I tried using the fact that $(\mathbb{E}(X|\mathcal{G}))^2=\mathbb{E}(X^2|\mathcal{G})-\text{Var}(X|\mathcal{G})$ and also $\mathbb{E}(X^2)=(\mathbb{E}(X))^2+\text{Var}(X)$, hence:
$\mathbb{E}((\mathbb{E}(X|\mathcal{G}))^2)=\mathbb{E}(\mathbb{E}(X^2|\mathcal{G})-\text{Var}(X|\mathcal{G})) = \mathbb{E}((\mathbb{E}(X))^2+\text{Var}(X)) = \mathbb{E}(\mathbb{E}(X^2)) $
So we can apply the Tower rule and linearity of expectation to get:
$\mathbb{E}(X^2)-\mathbb{E}(\text{Var}(X|\mathcal{G}))= (\mathbb{E}(X))^2+\mathbb{E}(\text{Var}(X)) $.
This is where I'm stuck. We could rearrange to get $\text{Var}(X)= \mathbb{E}(\text{Var}(X|\mathcal{G})) + \mathbb{E}(\text{Var}(X)) $
And so this implies that $\mathbb{E}(\text{Var}(X)) = \text{Var}(\mathbb{E}(X|\mathcal{G})) $ by the Law of Total Variance. I.e. $ \text{Var}(X)) = \text{Var}(\mathbb{E}(X|\mathcal{G}))$, but I don't think that this implies $X=\mathbb{E}(X|\mathcal{G})$?

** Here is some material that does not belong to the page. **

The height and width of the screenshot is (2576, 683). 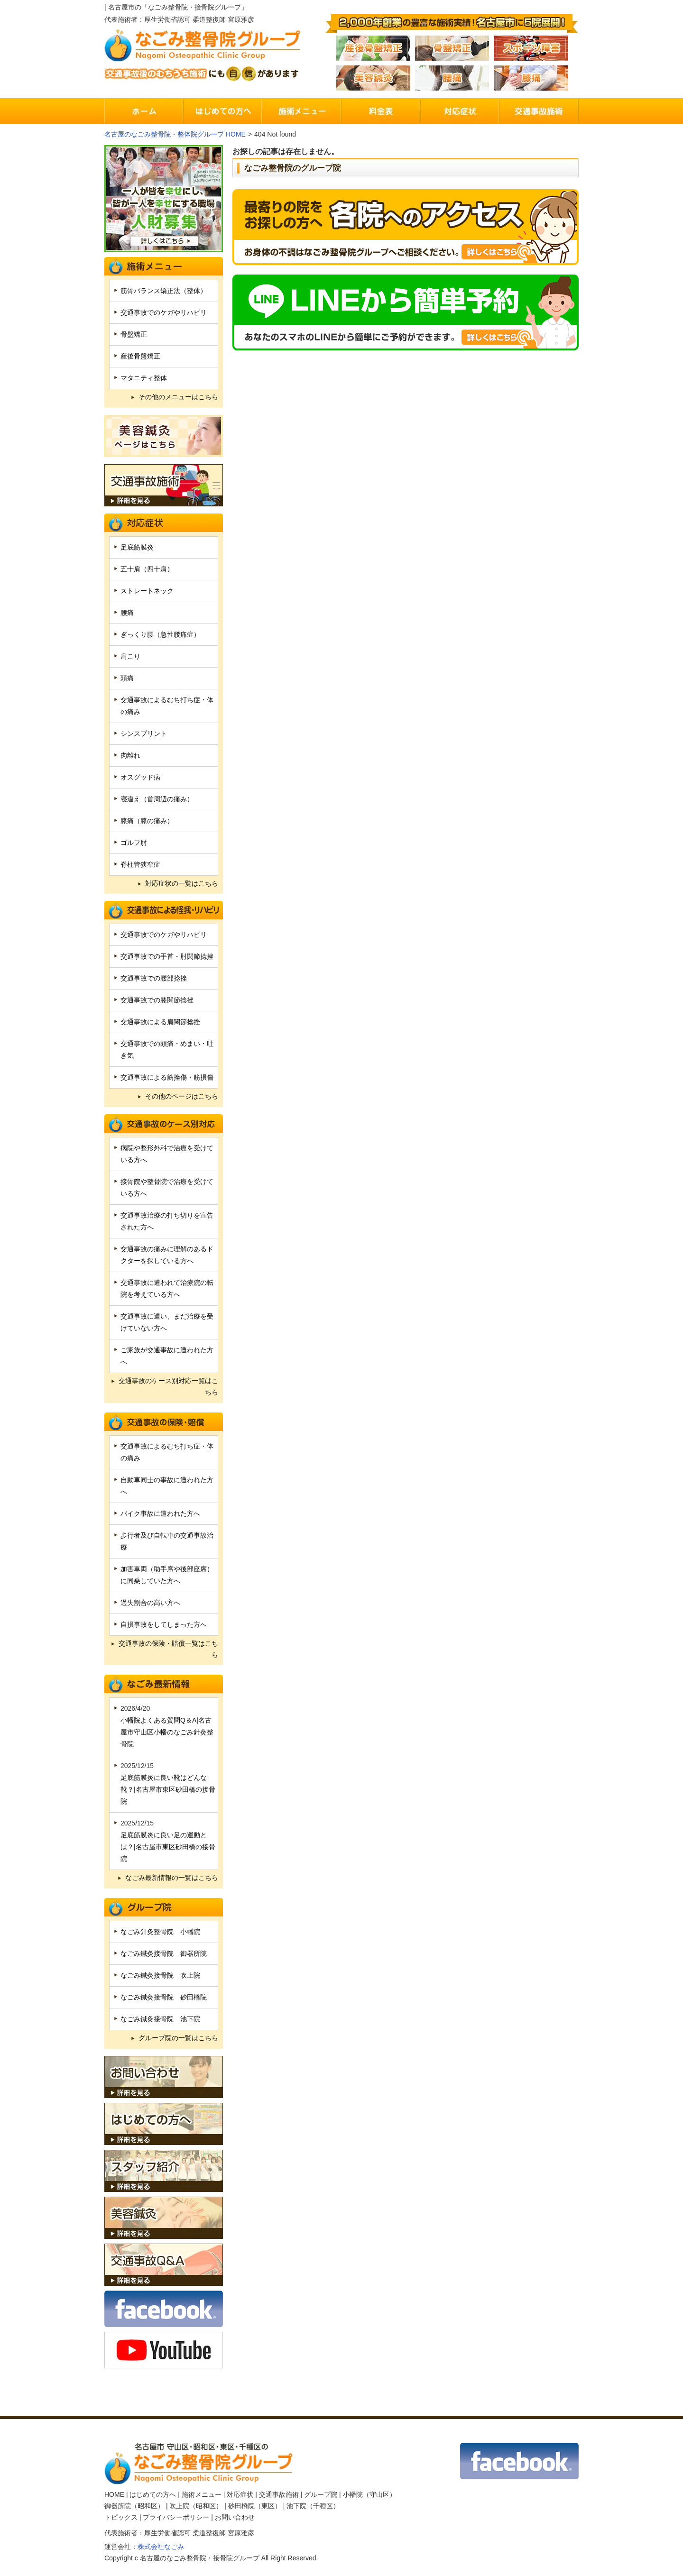 What do you see at coordinates (166, 1187) in the screenshot?
I see `接骨院や整骨院で治療を受けている方へ` at bounding box center [166, 1187].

We also need $X$ to be square-integrable in order for $\mathbb E[X^2]$ to make sense. I assume this is the case.
First, note that \begin{align*} \mathbb E\big[\mathbb E[X|\mathcal G]^2\big]=\mathbb E\big[\mathbb E[X|\mathcal G]\mathbb E[X|\mathcal G]\big]\underset{\spadesuit}{=}\mathbb E\bigg[\mathbb E\big[\mathbb E[X|\mathcal G]X\big|\mathcal G\big]\bigg]\underset{\heartsuit}{=}\mathbb E\big[\mathbb E[X|\mathcal G]X\big],\tag{$\star$} \end{align*} where $\spadesuit$ is due to the fact that $\mathbb E[X|\mathcal G]$ is $\mathcal G$-measurable (so it can be pulled inside the other conditional expectation) and $\heartsuit$ is the law of total expectation.

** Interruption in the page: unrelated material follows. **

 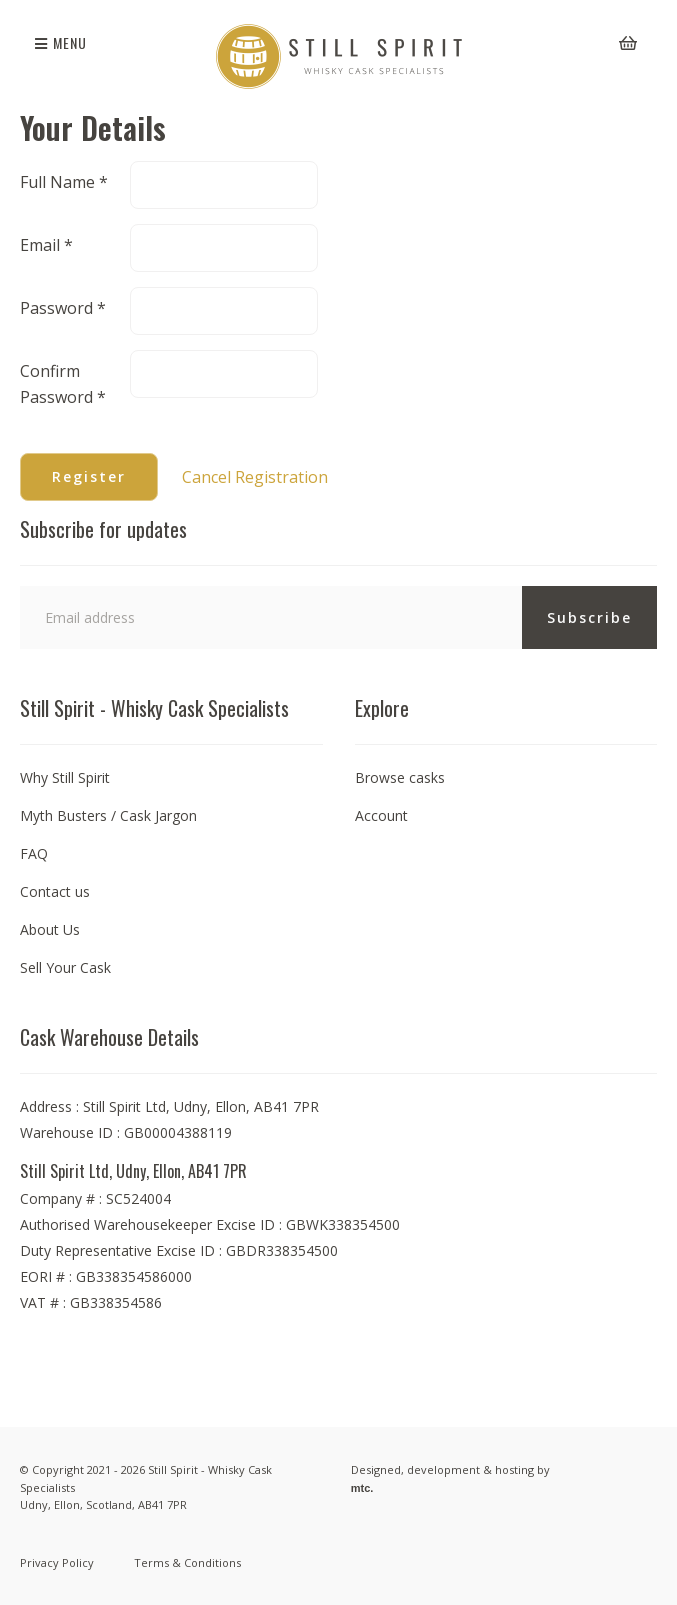 What do you see at coordinates (589, 617) in the screenshot?
I see `Subscribe` at bounding box center [589, 617].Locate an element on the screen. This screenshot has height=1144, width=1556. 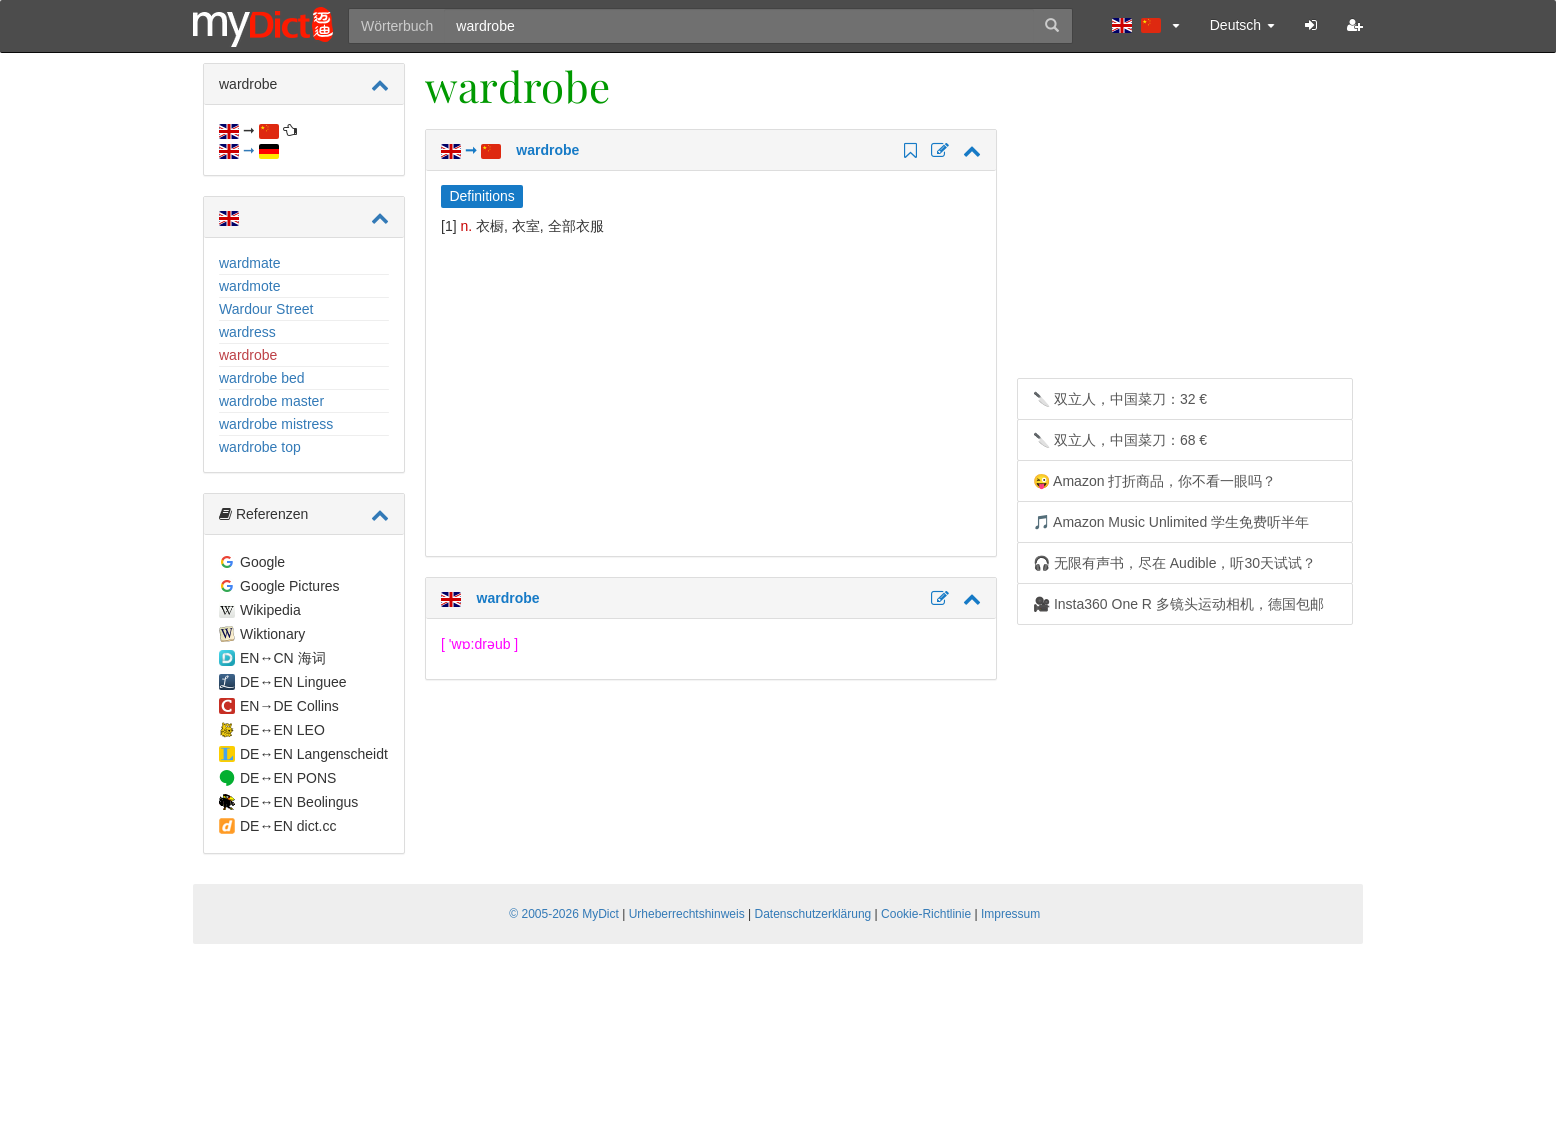
DE↔EN dict.cc is located at coordinates (288, 826).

Now define $Y\equiv\mathbb E[X|\mathcal G]-X$. Clearly, $\mathbb E[Y]=0$, so $\operatorname{Var}[Y]=\mathbb E[Y^2]$. But \begin{align*} \mathbb E[Y^2]&=\mathbb E\big[\mathbb E[X|\mathcal G]^2\big]+\mathbb E[X^2]-2\mathbb E\big[\mathbb E[X|\mathcal G]X\big]\\ &=\mathbb E\big[\mathbb E[X|\mathcal G]^2\big]+\mathbb E[X^2]-2\mathbb E\big[\mathbb E[X|\mathcal G]^2\big]\\ &=\mathbb E[X^2]-\mathbb E\big[\mathbb E[X|\mathcal G]^2\big]\\ &=0, \end{align*} where the second equality comes from $(\star)$ and the last one from your leading assumption. Consequently, $Y$ (almost surely) equals $0$.